La commission se détermine à la majorité de
ses membres présents. En cas de partage des voix, le président
a voix prépondérante.
Les délibérations de la commission sont exécutoires
si, dans un délai d'un mois, son président n'a pas
demandé une seconde délibération.
Les décisions de la commission sont publiées au Journal
officiel de la République française.
[Section 5 - Contrat de nantissement du droit d'exploitation des
logiciels]
Article L132-34
(inséré par Loi n° 94-361 du 10 mai 1994 art.
7 Journal Officiel du 11 mai 1994)
Sans préjudice des dispositions de la loi du 17 mars 1909
relative à la vente et au nantissement des fonds de commerce,
le droit d'exploitation de l'auteur d'un logiciel défini
à l'article L. 122-6 peut faire l'objet d'un nantissement
dans les conditions suivantes :
Le contrat de nantissement est, à peine de nullité,
constaté par un écrit.
Le nantissement est inscrit, à peine d'inopposabilité,
sur un registre spécial tenu par l'Institut national de la
propriété industrielle. L'inscription indique précisément
l'assiette de la sûreté et notamment les codes source
et les documents de fonctionnement.
Le rang des inscriptions est déterminé par l'ordre
dans lequel elles sont requises.
Les inscriptions de nantissement sont, sauf renouvellement préalable,
périmées à l'expiration d'une durée
de cinq ans.
Un décret en Conseil d'Etat fixera les conditions d'application
du présent article.
[Livre II - Les droits voisins du droit d'auteur]
[Titre unique]
[Chapitre Ier - Dispositions générales]
Article L211-1
Les droits voisins ne portent pas atteinte aux droits des auteurs.
En conséquence, aucune disposition du présent titre
ne doit être interprétée de manière à
limiter l'exercice du droit d'auteur par ses titulaires.
Article L211-2
Outre toute personne justifiant d'un intérêt pour
agir, le ministre chargé de la culture peut saisir l'autorité
judiciaire, notamment s'il n'y a pas d'ayant droit connu, ou en
cas de vacance ou déshérence.
Article L211-3
Les bénéficiaires des droits ouverts au présent
titre ne peuvent interdire :
1° Les représentations privées et gratuites effectuées
exclusivement dans un cercle de famille ;
2° Les reproductions strictement réservées à
l'usage privé de la personne qui les réalise et non
destinées à une utilisation collective ;
3° Sous réserve d'éléments suffisants d'identification
de la source :
- les analyses et courtes citations justifiées par le caractères
critique, polémique, pédagogique, scientifique ou
d'information de l'oeuvre à laquelle elles sont incorporées
;
- les revues de presse ;
- la diffusion, même intégrale, à titre d'information
d'actualité, des discours destinés au public dans
les assemblées politiques, administratives, judiciaires ou
académiques, ainsi que dans les réunions publiques
d'ordre politique et les cérémonies officielles ;
4° La parodie, le pastiche et la caricature, compte tenu des
lois du genre.
Article L211-4
(Loi n° 97-283 du 27 mars 1997 art. 11 Journal Officiel du
28 mars 1997 en vigueur le 1er juillet 1995)

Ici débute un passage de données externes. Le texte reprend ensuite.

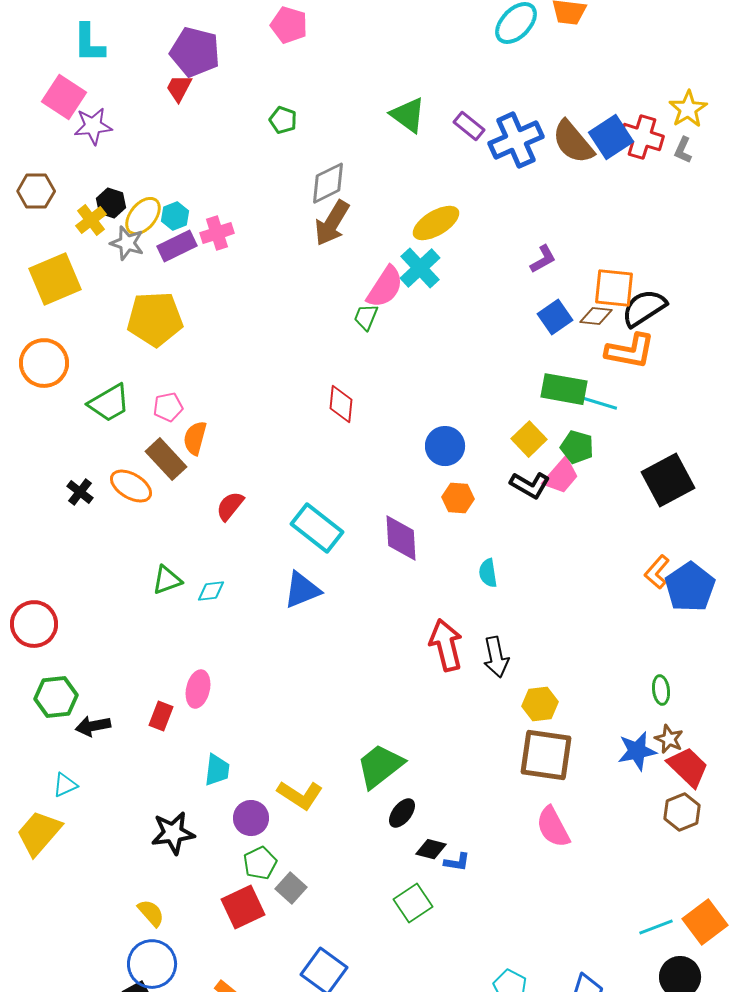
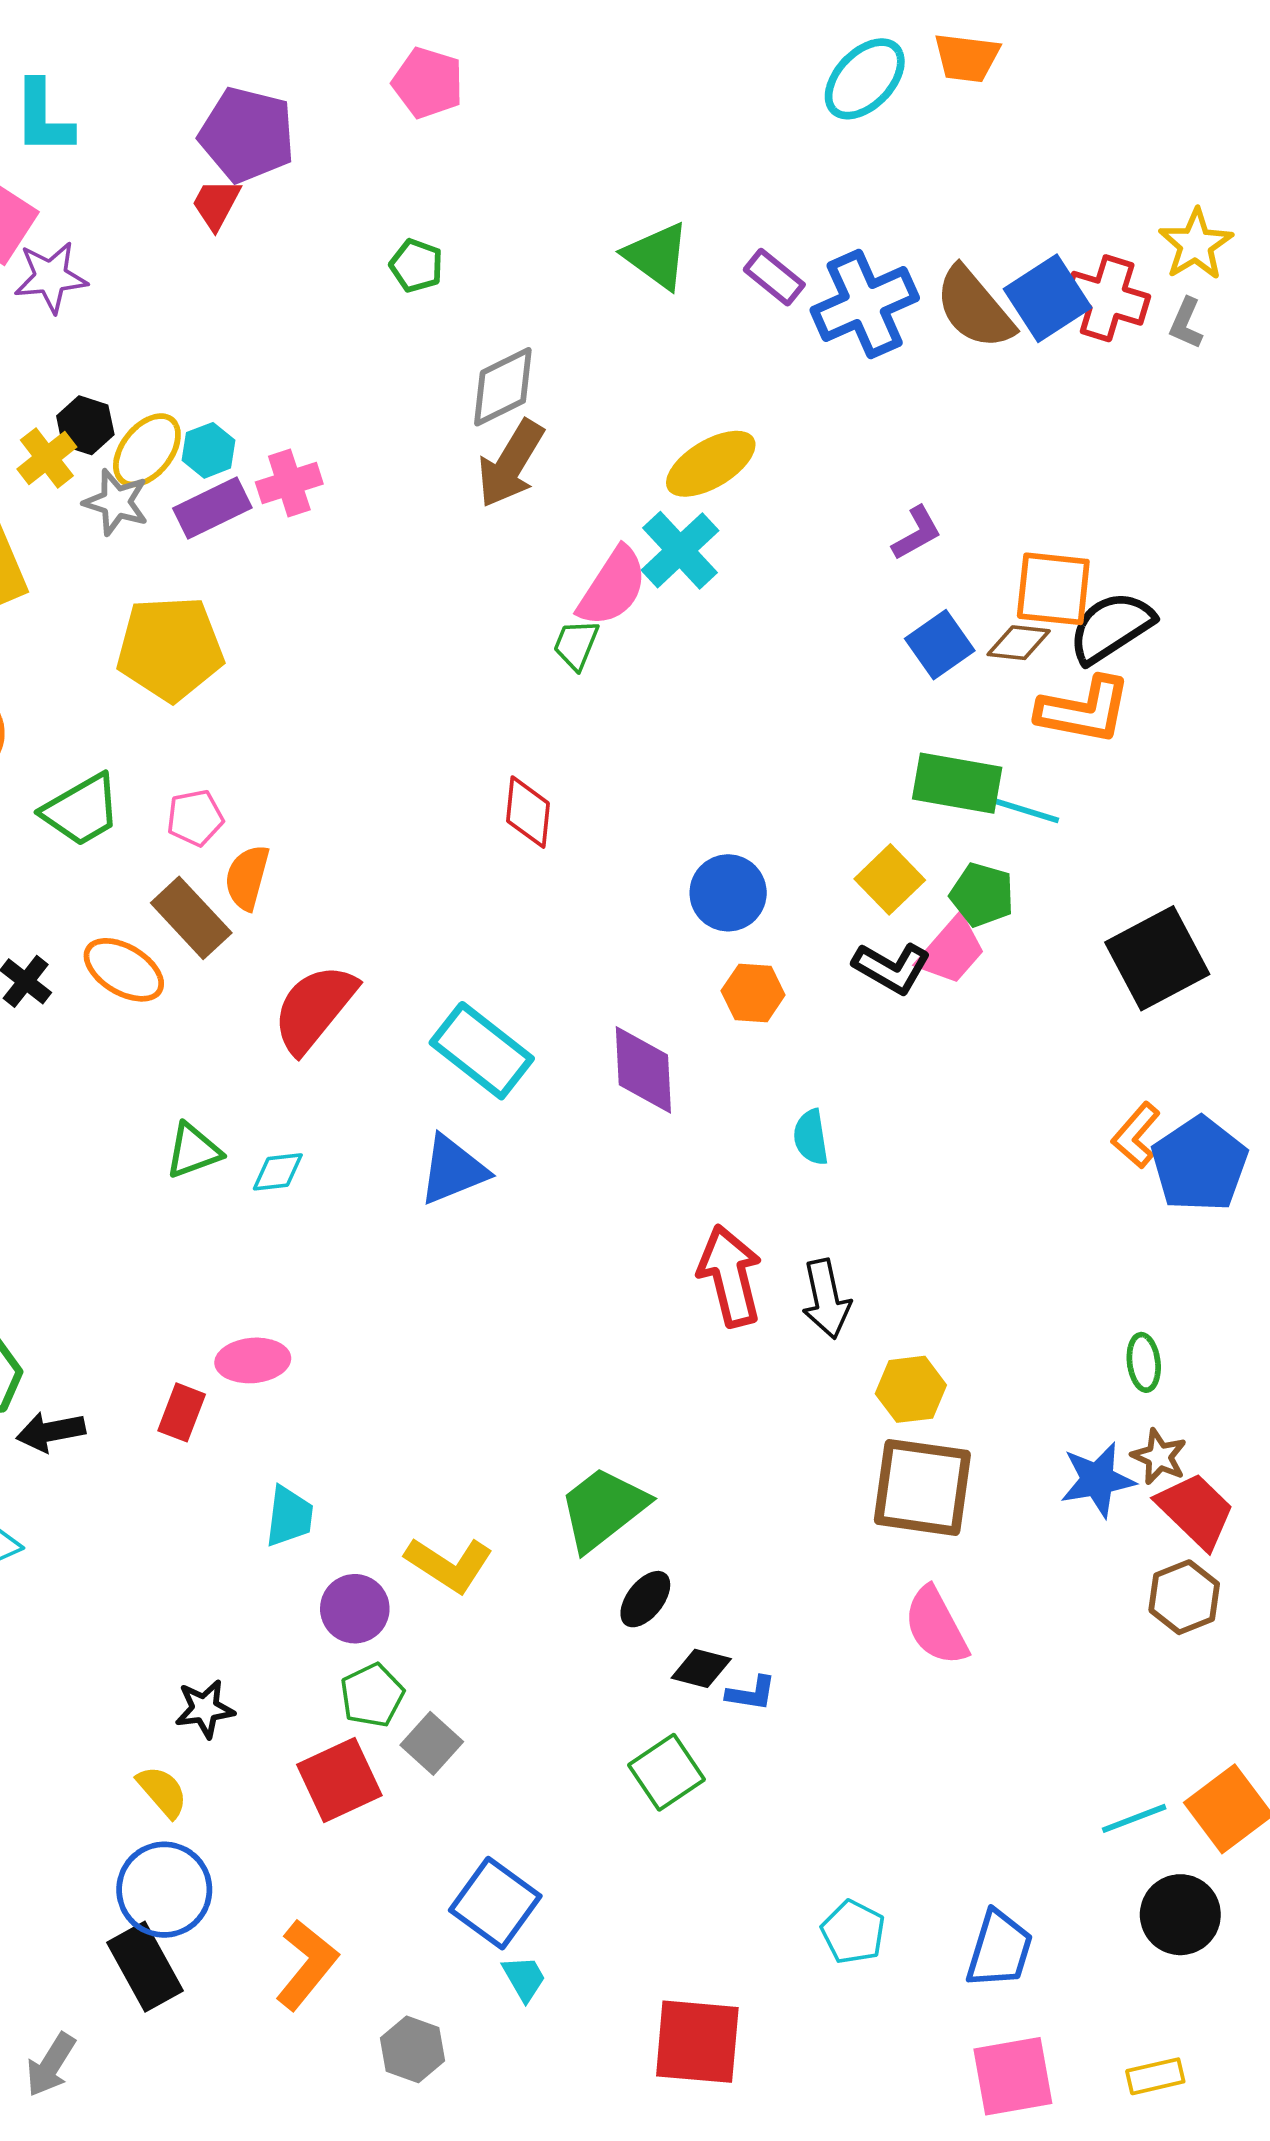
red semicircle: (230, 506) -> (314, 1008), size x1.6
pink ellipse: (198, 689) -> (253, 1360), turned 72
black star: (173, 833) -> (205, 1709), moved, size x0.7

La durée des droits patrimoniaux objet du présent
titre est de cinquante années à compter du 1er janvier
de l'année civile suivant celle :
- de l'interprétation pour les artistes interprètes
;
- de la première fixation d'une séquence de son pour
les producteurs de phonogrammes et d'une séquence d'images
sonorisée ou non pour les producteurs de vidéogrammes
;
- de la première communication au public des programmes visés
à l'article L. 216-1 pour les entreprises de communication
audiovisuelle.
Toutefois, si une fixation de l'interprétation, un phonogramme
ou un vidéogramme font l'objet d'une communication au public
pendant la période définie aux trois premiers alinéas,
les droits patrimoniaux de l'artiste-interprète ou du producteur
du phonogramme ou du vidéogramme n'expirent que cinquante
ans après le 1er janvier de l'année civile suivant
cette communication au public.
Article L211-5
(inséré par Loi n° 97-283 du 27 mars 1997 art.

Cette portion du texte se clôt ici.